A longtime reader and correspondent writes:
In my academic program, our dean will be retiring in 4-5 years. We have an associate dean (gone in 2 years) and an assistant dean (gone in 4 years), and that's our entire administrative structure. Only one other faculty member (me) has any administrative experience (I served as dean, not with what one would call great success, from 1998 to 2000; I retire in 4 years as well). The last two deans have been internal hires, and given the current and foreseeable future state of the budget, we're likely to have to hire from inside again. Among the current faculty, only one might be administrative material, although I don't know if he has any interest (there are no signs of it) and I don't know how well his candidacy would be received by the faculty (he's made some fairly divisive curriculum proposals, although he's also done a good job with assessment issues).
The question is how we can, now, immediately, begin to develop some additional administrative depth. Especially as no one seems especially interested, what we might do looks awfully difficult to me. (This comes up because I've been asked, by one of the current administrative incumbents--not the dean--which is itself an interesting issue--for ideas.) Anyone have any ideas?
This sounds awfully familiar. With the top-heavy age/seniority distribution at my college, I have several departments in which there's no obvious successor to the incumbent chair. Since we only hire chairs from within, it's a real issue. (For deans and above, we do open, internal-and-external searches.) When you don't hire anybody full-time in a given department for twenty years, these things happen.
Although Marc Bousquet likes to complain about full-time faculty being part of a hiring chain for administration, I'm not entirely convinced it's a bad thing. After all, the alternative to drawing from the faculty ranks is to draw from the ranks of people who haven't been faculty.
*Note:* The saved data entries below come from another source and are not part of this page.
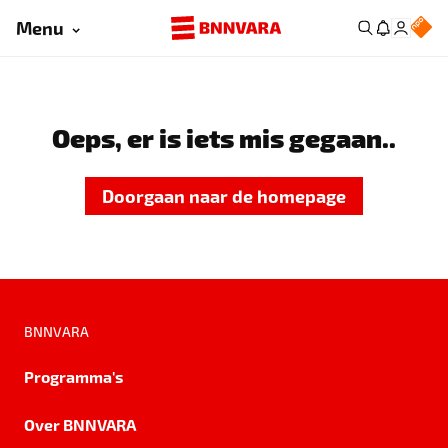
Menu
Oeps, er is iets mis gegaan..
Doorgaan naar de homepage
BNNVARA
Programma's
Over BNNVARA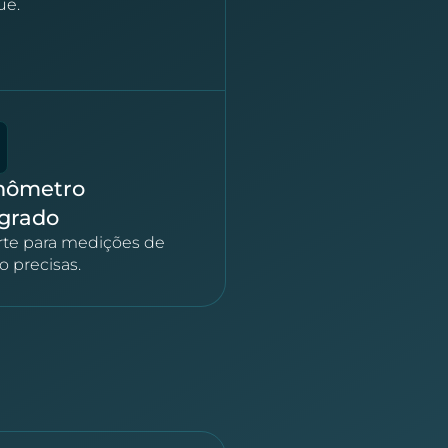
ue.
nômetro
egrado
te para medições de
 precisas.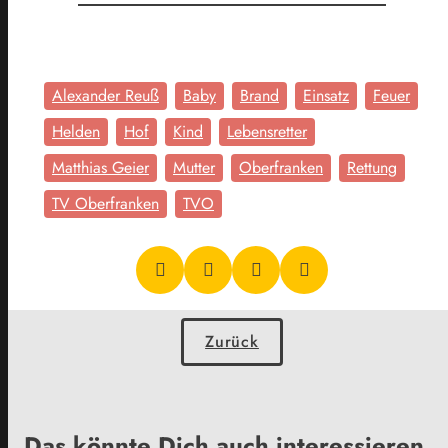
Alexander Reuß
Baby
Brand
Einsatz
Feuer
Helden
Hof
Kind
Lebensretter
Matthias Geier
Mutter
Oberfranken
Rettung
TV Oberfranken
TVO
Zurück
Das könnte Dich auch interessieren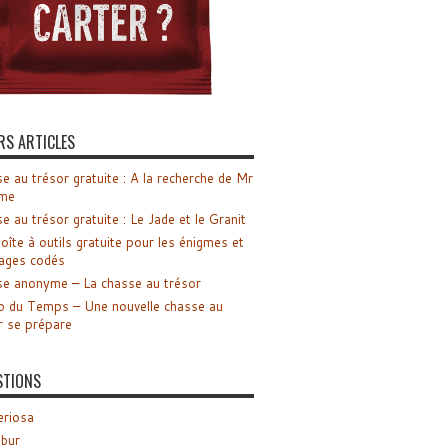
RS ARTICLES
e au trésor gratuite : A la recherche de Mr
me
e au trésor gratuite : Le Jade et le Granit
oîte à outils gratuite pour les énigmes et
ages codés
e anonyme – La chasse au trésor
o du Temps – Une nouvelle chasse au
r se prépare
STIONS
riosa
ibur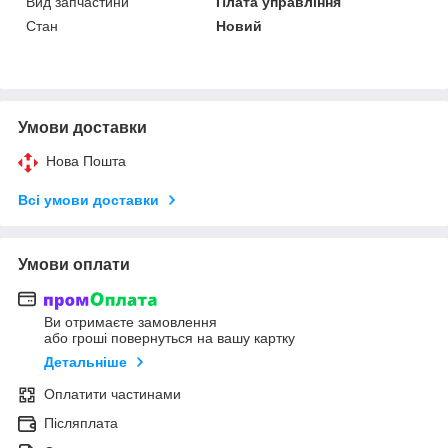
Вид запчастини
Плата управління
Стан
Новий
Умови доставки
Нова Пошта
Всі умови доставки
Умови оплати
Ви отримаєте замовлення
або гроші повернуться на вашу картку
Детальніше
Оплатити частинами
Післяплата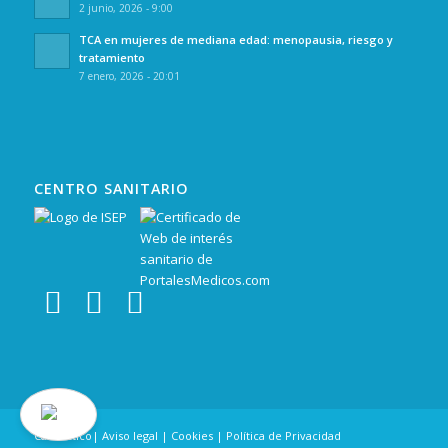
2 junio, 2026 - 9:00
TCA en mujeres de mediana edad: menopausia, riesgo y
tratamiento
7 enero, 2026 - 20:01
CENTRO SANITARIO
Canal Ético
|
Aviso legal
|
Cookies
|
Política de Privacidad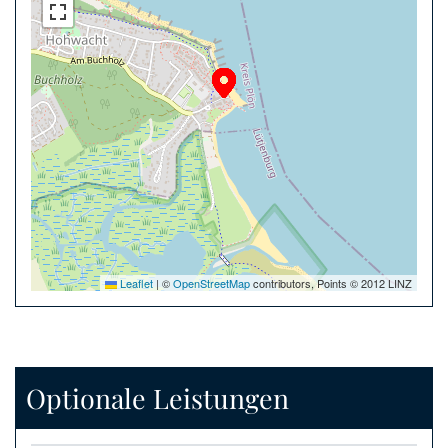
Leaflet
|
©
OpenStreetMap
contributors, Points © 2012 LINZ
Optionale Leistungen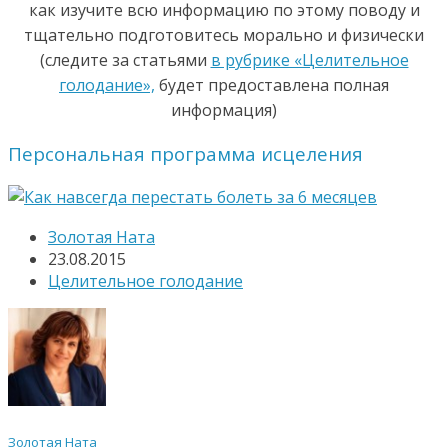
как изучите всю информацию по этому поводу и
тщательно подготовитесь морально и физически
(следите за статьями
в рубрике «Целительное
голодание»,
будет предоставлена полная
информация)
Персональная программа исцеления
Золотая Ната
23.08.2015
Целительное голодание
Золотая Ната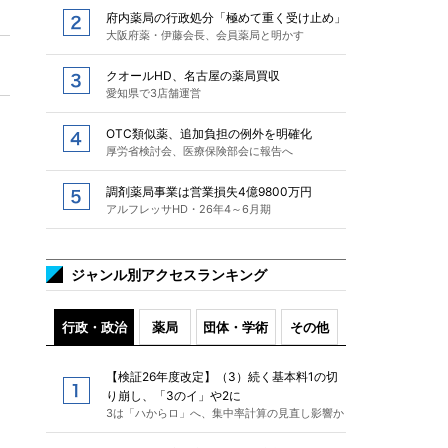
府内薬局の行政処分「極めて重く受け止め」
大阪府薬・伊藤会長、会員薬局と明かす
クオールHD、名古屋の薬局買収
愛知県で3店舗運営
OTC類似薬、追加負担の例外を明確化
厚労省検討会、医療保険部会に報告へ
調剤薬局事業は営業損失4億9800万円
アルフレッサHD・26年4～6月期
ジャンル別アクセスランキング
行政・政治
薬局
団体・学術
その他
【検証26年度改定】（3）続く基本料1の切
り崩し、「3のイ」や2に
3は「ハからロ」へ、集中率計算の見直し影響か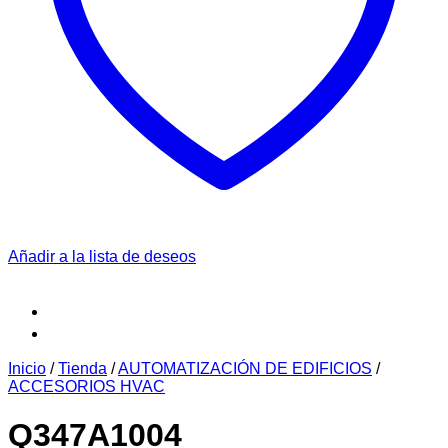
Añadir a la lista de deseos
Inicio
/
Tienda
/
AUTOMATIZACIÓN DE EDIFICIOS
/
ACCESORIOS HVAC
Q347A1004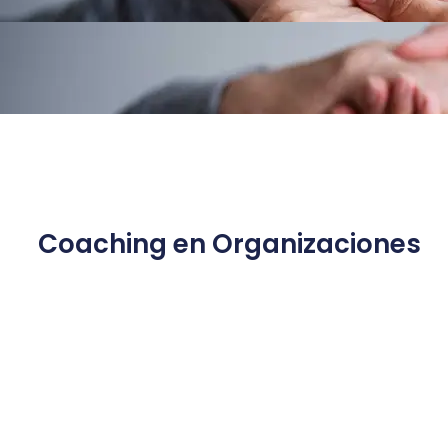
Coaching en Organizaciones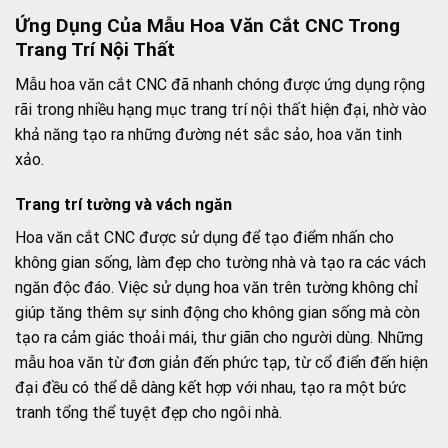
Ứng Dụng Của Mẫu Hoa Văn Cắt CNC Trong
Trang Trí Nội Thất
Mẫu hoa văn cắt CNC đã nhanh chóng được ứng dụng rộng
rãi trong nhiều hạng mục trang trí nội thất hiện đại, nhờ vào
khả năng tạo ra những đường nét sắc sảo, hoa văn tinh
xảo.
Trang trí tường và vách ngăn
Hoa văn cắt CNC được sử dụng để tạo điểm nhấn cho
không gian sống, làm đẹp cho tường nhà và tạo ra các vách
ngăn độc đáo. Việc sử dụng hoa văn trên tường không chỉ
giúp tăng thêm sự sinh động cho không gian sống mà còn
tạo ra cảm giác thoải mái, thư giãn cho người dùng. Những
mẫu hoa văn từ đơn giản đến phức tạp, từ cổ điển đến hiện
đại đều có thể dễ dàng kết hợp với nhau, tạo ra một bức
tranh tổng thể tuyệt đẹp cho ngôi nhà.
On the academic side of the house, I'd like leaders who have actually been in the classroom. They're more likely to understand the reality of how decisions play out on the ground.
(Frankly, if the argument that you need to develop a bench wins you some full-time lines, I consider that a good thing. And several of the faculty hired on my watch have had administrative experience elsewhere, which I've considered a huge plus. They get it.)
Sometimes, though, you see someone in the wings who seems to have the temperament for the job – it's really much more about temperament than almost anything else – but just hasn't thought about it. In those cases, sometimes an early tap on the shoulder, followed with some professional development funding for a quasi-administrative conference or two (the AAC&U is usually good, for example), can serve to whet an appetite. (Alternately, it can help you dodge a bullet, if she attends and comes back saying “Oh, God, No!!!!!!,” better to find that out early.)
It's also possible that folks who would avoid a chair position if offered 'cold' would accept a lower-level administrative assignment and discover a taste for it. That happened in my case, and I've seen it happen with a few others. The cultural taboo among faculty against breaking ranks is strong, but once the ranks are slightly broken and the world doesn't end, it's easier to keep going.
Anybody smart enough to be a college professor is smart enough to manage. The issue with the people who crash and burn, in my observation, is usually something like 'thickness of skin' or 'willingness to endure conflict' or 'ability to remain calm in the face of patent insanity.' People who pride themselves on not suffering fools gladly are well advised to steer clear of administration, since the cutting remark that seemed witty when you were a professor is suddenly cruel when you're a dean. And if you pride yourself on being universally liked, don't even think about it.
Good luck. You're in a tough spot.
Wise and worldly readers – what do you think?